A dúvida pode fazer seguro depois de viajar é mais comum do que parece, especialmente entre viajantes que planejam tudo em cima da hora ou que acreditam que o seguro viagem funciona como qualquer serviço que pode ser contratado quando já estamos no destino.
No entanto, a resposta não é tão simples — e entender o que realmente acontece quando você tenta contratar o seguro após o embarque é fundamental para evitar riscos, negativas e situações financeiras complicadas.
Muitas pessoas acreditam que, se ainda não aconteceu nenhum imprevisto, basta entrar no site de uma seguradora, contratar o plano e começar a usar.

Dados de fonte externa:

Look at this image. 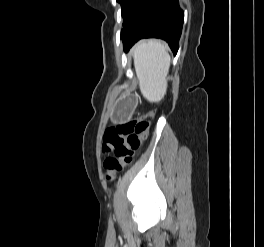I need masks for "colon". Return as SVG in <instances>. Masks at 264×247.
Instances as JSON below:
<instances>
[{
    "label": "colon",
    "mask_w": 264,
    "mask_h": 247,
    "mask_svg": "<svg viewBox=\"0 0 264 247\" xmlns=\"http://www.w3.org/2000/svg\"><path fill=\"white\" fill-rule=\"evenodd\" d=\"M155 116L149 111L138 118L119 123L108 128L103 135V152L108 155L103 163L108 180L113 179L123 168L131 163L133 153L147 136L150 122Z\"/></svg>",
    "instance_id": "1"
}]
</instances>
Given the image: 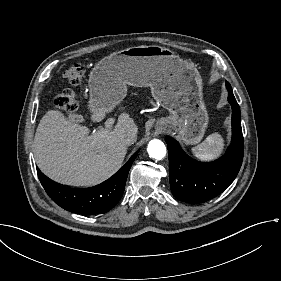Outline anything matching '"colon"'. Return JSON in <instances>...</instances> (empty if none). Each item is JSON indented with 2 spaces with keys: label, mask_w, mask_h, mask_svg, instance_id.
Segmentation results:
<instances>
[{
  "label": "colon",
  "mask_w": 281,
  "mask_h": 281,
  "mask_svg": "<svg viewBox=\"0 0 281 281\" xmlns=\"http://www.w3.org/2000/svg\"><path fill=\"white\" fill-rule=\"evenodd\" d=\"M84 65L81 62H75L69 65L63 78L68 83H77L84 74ZM56 108L60 111L74 112L78 108V100L72 91H63L55 100Z\"/></svg>",
  "instance_id": "1"
}]
</instances>
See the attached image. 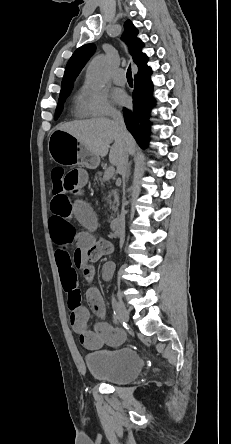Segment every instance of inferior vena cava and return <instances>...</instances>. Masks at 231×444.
Returning <instances> with one entry per match:
<instances>
[{"label": "inferior vena cava", "instance_id": "obj_1", "mask_svg": "<svg viewBox=\"0 0 231 444\" xmlns=\"http://www.w3.org/2000/svg\"><path fill=\"white\" fill-rule=\"evenodd\" d=\"M112 119L119 131V133L121 134V136L123 138H127V130L125 127V123L123 120L122 115L119 112H115L112 114ZM129 147L130 144L126 143L124 145V159L122 160L121 165L118 167V172L119 174L122 175L124 183H125V178L127 177V171H128V158H129ZM123 194H128V189H123ZM127 199L126 198H122L121 199V209H119V226L118 229L121 230L118 234L121 236H127V231H126V223H128V218H126V205H127Z\"/></svg>", "mask_w": 231, "mask_h": 444}]
</instances>
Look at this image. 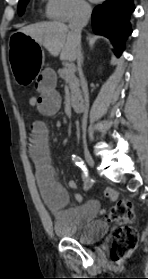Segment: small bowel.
<instances>
[{
    "label": "small bowel",
    "mask_w": 148,
    "mask_h": 279,
    "mask_svg": "<svg viewBox=\"0 0 148 279\" xmlns=\"http://www.w3.org/2000/svg\"><path fill=\"white\" fill-rule=\"evenodd\" d=\"M56 83V73L50 68L44 69L37 77L35 86L39 96L36 109L44 116L54 115L60 109L61 97ZM29 154L34 164L42 197L51 210L58 212L64 220L74 225L92 219L99 212V205L94 200L64 210L68 203V194L66 189L54 178L48 147V129L42 121H36L31 126ZM68 185L71 188L76 187V183L72 180ZM89 185V179H85V186ZM105 194L112 202L118 199V194L113 189H107ZM75 198L81 202L79 195H76Z\"/></svg>",
    "instance_id": "1"
}]
</instances>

Mas na prática, a lógica é totalmente diferente: seguradoras trabalham com análise de risco, e isso impacta diretamente a possibilidade de contratar um seguro quando a viagem já está em andamento. Vamos aprofundar.

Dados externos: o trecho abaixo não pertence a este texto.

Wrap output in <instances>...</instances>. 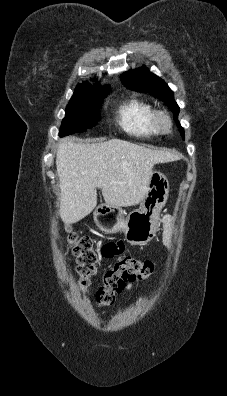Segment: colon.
Instances as JSON below:
<instances>
[{
  "mask_svg": "<svg viewBox=\"0 0 227 396\" xmlns=\"http://www.w3.org/2000/svg\"><path fill=\"white\" fill-rule=\"evenodd\" d=\"M68 244L77 259L79 287L81 290H86L95 272L98 253L94 249L92 240L87 236L71 234ZM153 271L154 266L151 261L132 256L122 258L105 272L102 285L96 291V303L100 307L111 305L116 295L121 293L128 283L149 279Z\"/></svg>",
  "mask_w": 227,
  "mask_h": 396,
  "instance_id": "5ec220e1",
  "label": "colon"
}]
</instances>
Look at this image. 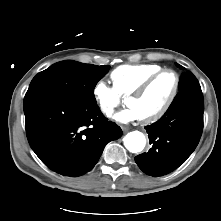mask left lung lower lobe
Masks as SVG:
<instances>
[{"label": "left lung lower lobe", "instance_id": "1", "mask_svg": "<svg viewBox=\"0 0 221 221\" xmlns=\"http://www.w3.org/2000/svg\"><path fill=\"white\" fill-rule=\"evenodd\" d=\"M203 111L200 85H191L158 122L145 127L152 147L147 153L135 157L139 168L157 177L181 166L199 143Z\"/></svg>", "mask_w": 221, "mask_h": 221}]
</instances>
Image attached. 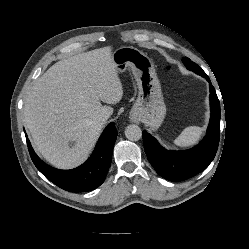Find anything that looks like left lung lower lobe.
Wrapping results in <instances>:
<instances>
[{"label": "left lung lower lobe", "instance_id": "obj_1", "mask_svg": "<svg viewBox=\"0 0 249 249\" xmlns=\"http://www.w3.org/2000/svg\"><path fill=\"white\" fill-rule=\"evenodd\" d=\"M195 73L206 78L210 86L211 118L204 139L189 150L168 151L146 131L142 133L146 155L163 178L170 181H183L205 170L215 157L219 144L220 103L214 87L203 71Z\"/></svg>", "mask_w": 249, "mask_h": 249}]
</instances>
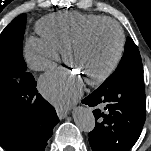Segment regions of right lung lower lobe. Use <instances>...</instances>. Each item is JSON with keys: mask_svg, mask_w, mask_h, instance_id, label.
<instances>
[{"mask_svg": "<svg viewBox=\"0 0 151 151\" xmlns=\"http://www.w3.org/2000/svg\"><path fill=\"white\" fill-rule=\"evenodd\" d=\"M3 98L13 111V128L9 140L0 145L7 151H44L59 118L38 93L33 75L25 72L19 79L0 75Z\"/></svg>", "mask_w": 151, "mask_h": 151, "instance_id": "98d812e1", "label": "right lung lower lobe"}]
</instances>
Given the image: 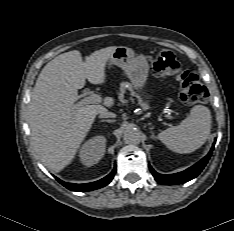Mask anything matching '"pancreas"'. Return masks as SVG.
I'll list each match as a JSON object with an SVG mask.
<instances>
[{
    "mask_svg": "<svg viewBox=\"0 0 234 231\" xmlns=\"http://www.w3.org/2000/svg\"><path fill=\"white\" fill-rule=\"evenodd\" d=\"M127 89L130 90V91H132V87H131L130 83H128V82H122L120 84V87H119V91H120L119 94L120 95L124 94Z\"/></svg>",
    "mask_w": 234,
    "mask_h": 231,
    "instance_id": "obj_1",
    "label": "pancreas"
}]
</instances>
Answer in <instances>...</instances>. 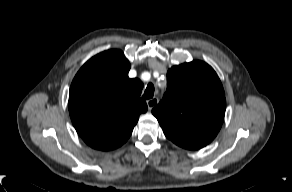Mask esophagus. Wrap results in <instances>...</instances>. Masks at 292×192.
I'll use <instances>...</instances> for the list:
<instances>
[{"label":"esophagus","mask_w":292,"mask_h":192,"mask_svg":"<svg viewBox=\"0 0 292 192\" xmlns=\"http://www.w3.org/2000/svg\"><path fill=\"white\" fill-rule=\"evenodd\" d=\"M157 104H158L157 98H152V99L147 100V106L149 110L153 109Z\"/></svg>","instance_id":"esophagus-1"}]
</instances>
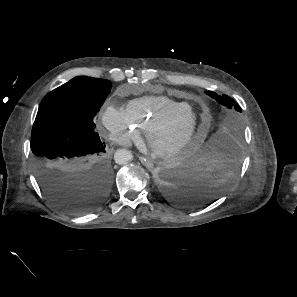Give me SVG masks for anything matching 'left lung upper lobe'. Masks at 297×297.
<instances>
[{
	"mask_svg": "<svg viewBox=\"0 0 297 297\" xmlns=\"http://www.w3.org/2000/svg\"><path fill=\"white\" fill-rule=\"evenodd\" d=\"M206 94L229 109L225 113L224 119L219 127V134L217 137H219V140L225 144L232 145V143L238 141L241 134L240 120L237 113L241 112L240 106L227 95L220 96L212 91H207Z\"/></svg>",
	"mask_w": 297,
	"mask_h": 297,
	"instance_id": "obj_1",
	"label": "left lung upper lobe"
}]
</instances>
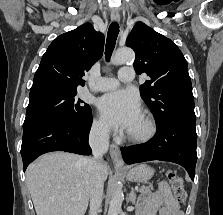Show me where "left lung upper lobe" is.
<instances>
[{"label":"left lung upper lobe","mask_w":223,"mask_h":215,"mask_svg":"<svg viewBox=\"0 0 223 215\" xmlns=\"http://www.w3.org/2000/svg\"><path fill=\"white\" fill-rule=\"evenodd\" d=\"M126 45L136 53V73L151 78L140 86V94L157 127L172 122L196 124L188 65L177 45L142 22L135 24Z\"/></svg>","instance_id":"5c2ea615"}]
</instances>
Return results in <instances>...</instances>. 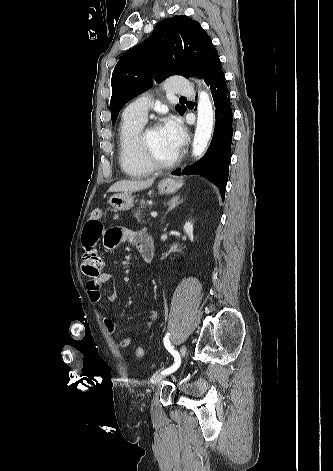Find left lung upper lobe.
Returning <instances> with one entry per match:
<instances>
[{"label": "left lung upper lobe", "instance_id": "left-lung-upper-lobe-1", "mask_svg": "<svg viewBox=\"0 0 333 471\" xmlns=\"http://www.w3.org/2000/svg\"><path fill=\"white\" fill-rule=\"evenodd\" d=\"M214 52L209 35L197 21L180 15L159 22L152 34L127 51L114 68L112 123L129 100L152 87L153 80L160 83L172 75L200 77ZM176 109L180 114L186 111L182 105Z\"/></svg>", "mask_w": 333, "mask_h": 471}]
</instances>
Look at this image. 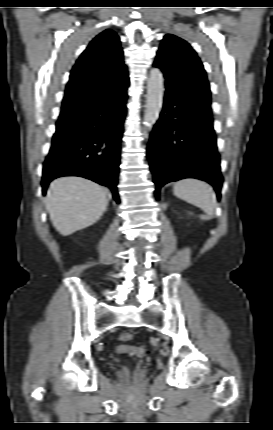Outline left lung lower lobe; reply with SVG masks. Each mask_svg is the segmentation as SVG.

A pergunta pode fazer seguro depois de viajar tem uma resposta curta e direta: a maioria das seguradoras não permite. Isso acontece porque, após você já ter iniciado o deslocamento, o risco de sinistros aumenta de forma significativa — e o seguro viagem nunca pode ser contratado para cobrir algo que já está acontecendo ou para oferecer cobertura retroativa.
Em outras palavras: seguro não cobre fatos preexistentes nem eventos iniciados antes da contratação. Por isso, tentar fazer seguro viagem depois do embarque pode resultar em negativa imediata.
Ainda assim, existem exceções específicas. Algumas seguradoras permitem contratar com uma carência de horas após o pagamento. Outras liberam o plano, mas sem cobertura para eventos ocorridos antes. E há ainda as que bloqueiam completamente a emissão quando o sistema detecta que a viagem já começou.
Para entender melhor por que não pode fazer seguro depois de viajar na maioria das situações, é preciso compreender como funciona o cálculo de risco. Quando o viajante já está no país de destino, a seguradora não tem como saber se:
Permitir que o cliente faça o seguro após o acontecimento de um problema geraria fraudes e inviabilizaria o equilíbrio financeiro dos planos.
Mesmo quando o sistema permite emitir o plano, isso não significa que estará tudo garantido. É comum que o passageiro conclua o pagamento, mas receba uma mensagem da seguradora informando:
O problema é que, em emergências, horas podem fazer diferença. Por isso, deixar para contratar depois se torna um risco real — afinal, você pode ter uma crise alérgica, febre alta, intoxicação alimentar ou mesmo uma queda logo ao chegar ao destino.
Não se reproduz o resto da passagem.